I know I have at least one friend who is rolling their eyes right now, because I always make fun of the reproducibility crisis in psychology.
But I’m just using that because it’s a convenient example. What I’m really worried about is the Effective Altruism community.
(Effective Altruism is a movement that attempts to maximize the good that charitable donations can do by encouraging donation to the charities that have the highest positive impact per dollar spent. One list of highly effective charities can be found on GiveWell; Givewell has demonstrated a noted trend away from novelty such that I believe this post does not apply to them.)
We are a group of people with countless forums and blogs, as well as several organizations devoted to analyzing the evidence around charity effectiveness. We have conventional organizations, like GiveWell, coexisting with less conventional alternatives, like Wild-Animal Suffering Research.
All of these organizations need to justify their existence somehow. All of these blogs need to get shares and upvotes from someone.
If you believe (like I do) that the number of good charity recommendations might be quite small, then it follows that a large intellectual ecosystem will quickly exhaust these possibilities and begin finding plausible sounding alternatives.
I find it hard to believe that this isn’t already happening. We have people claiming that giving your friends cash or buying pizza for community events is the most effective charity. We have discussions of whether there is suffering in the fundamental particles of physics.

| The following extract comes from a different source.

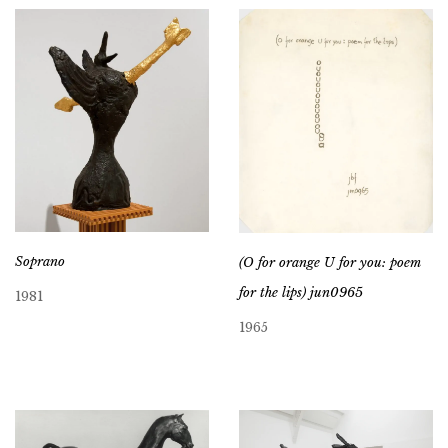
Soprano
(O for orange U for you: poem
for the lips) jun0965
1981
1965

Effective Altruism is as much a philosophy movement as an empirical one. It isn’t always the case that we’ll be using P-values and statistics in our assessment. Sometimes, arguments are purely moral (like arguments about how much weight we should give to insect suffering). But both types of arguments can eventually drift into plausible sounding nonsense if we exhaust all of the real content.

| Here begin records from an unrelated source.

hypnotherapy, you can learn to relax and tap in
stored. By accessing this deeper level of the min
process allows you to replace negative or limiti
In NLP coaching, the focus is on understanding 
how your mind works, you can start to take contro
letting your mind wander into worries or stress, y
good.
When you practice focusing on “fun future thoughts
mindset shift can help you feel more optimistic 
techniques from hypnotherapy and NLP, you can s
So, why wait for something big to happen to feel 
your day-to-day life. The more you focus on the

There is no reason to expect that we should be able to tell when this happens. Certainly, experimental psychology wasn’t able to until several years after much-hyped studies more-or-less stopped replicating, despite a population that many people would have previously described as full of serious-minded empiricists. Many psychology researchers still won’t admit that much of the past work needs to be revisited and potentially binned.
This is a problem of incentives, but I don’t know how to make the incentives any better. As a blogger (albeit one who largely summarizes and connects ideas first broached by others), I can tell you that many of the people who blog do it because they can’t not write. There’s always going to be people competing to get their ideas heard and the people who most consistently provide satisfying insights will most often end up with more views.
Therefore, I suggest caution. We do not know how many true insights we should expect, so we cannot tell how likely to be true anything that feels insightful actually is. Against this, the best defense is highly developed scepticism. Always remember to ask for implications of new insights and to determine what information would falsify them. Always assume new insights have a low chance of being true. Notice when there seems to be a pressure to produce novel insights long after the low hanging fruit is gone and be wary of anyone in tat ecosystem.
We might not be able to change novelty culture, but we can do our best to guard against it.